2018: Bachelor's degree from the Department of Computer Science and Technology, Tsinghua University.
2023: Ph.D. from the Department of Computer Science and Technology, Tsinghua University.
September 2023-Present: Employed at the School of Computing, National University of Singapore, as a Postdoctoral Research Fellow.
By improving model architectures, training methods, and data construction, we have significantly enhanced the scalability of multimodal large models. We led the development of the MiniCPM series—efficient, lightweight, and high-performance multimodal large models. These models were selected for the Hugging Face 2024 list of most popular and downloaded models, and recognized among the Top 10 Major Scientific and Technological Achievements at the Zhongguancun Forum Annual Conference.
We proposed a unified encoding framework for high-resolution images, multiple images, and videos, enabling efficient modeling and knowledge transfer of high-definition visual content.
We introduced a fine-grained human feedback learning method for multimodal models, which significantly reduces hallucinations in generated content and improves model reliability.
We developed a biomedical multimodal scientific large model, achieving for the first time deep interaction between molecular structures and natural language.

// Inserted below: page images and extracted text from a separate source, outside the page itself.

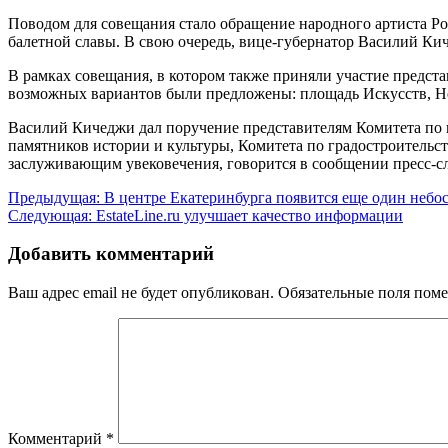
Поводом для совещания стало обращение народного артиста Р
балетной славы. В свою очередь, вице-губернатор Василий Кич
В рамках совещания, в котором также приняли участие предст
возможных вариантов были предложены: площадь Искусств, Не
Василий Кичеджи дал поручение представителям Комитета по к
памятников истории и культуры, Комитета по градостроительст
заслуживающим увековечения, говорится в сообщении пресс-с
Навигация
Предыдущая:
В центре Екатеринбурга появится еще один небо
Следующая:
EstateLine.ru улучшает качество информации
по
записям
Добавить комментарий
Ваш адрес email не будет опубликован.
Обязательные поля пом
Комментарий
*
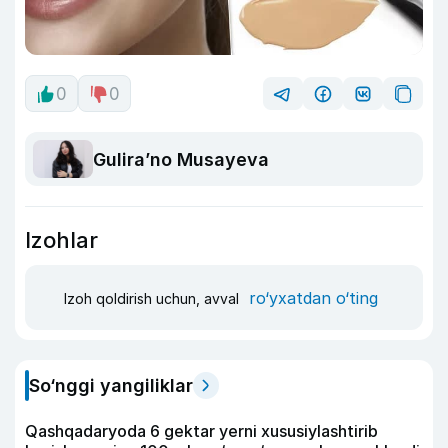
0
0
Guliraʼno Musayeva
Izohlar
ro‘yxatdan o‘ting
Izoh qoldirish uchun, avval
So‘nggi yangiliklar
Qashqadaryoda 6 gektar yerni xususiylashtirib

We have published over 30 papers in top-tier conferences and journals such as CVPR, ACL, ICLR, and *Nature Communications*, with multiple works selected as conference highlights or journal featured articles. Our work has garnered over 6,500 citations on Google Scholar, 36,000+ stars on GitHub, and over 10 million downloads of our open-source models. We have received honors including the CAAI Outstanding Doctoral Dissertation Award, Intel China Academic Achievement Award, and WAIC Yunfan Award.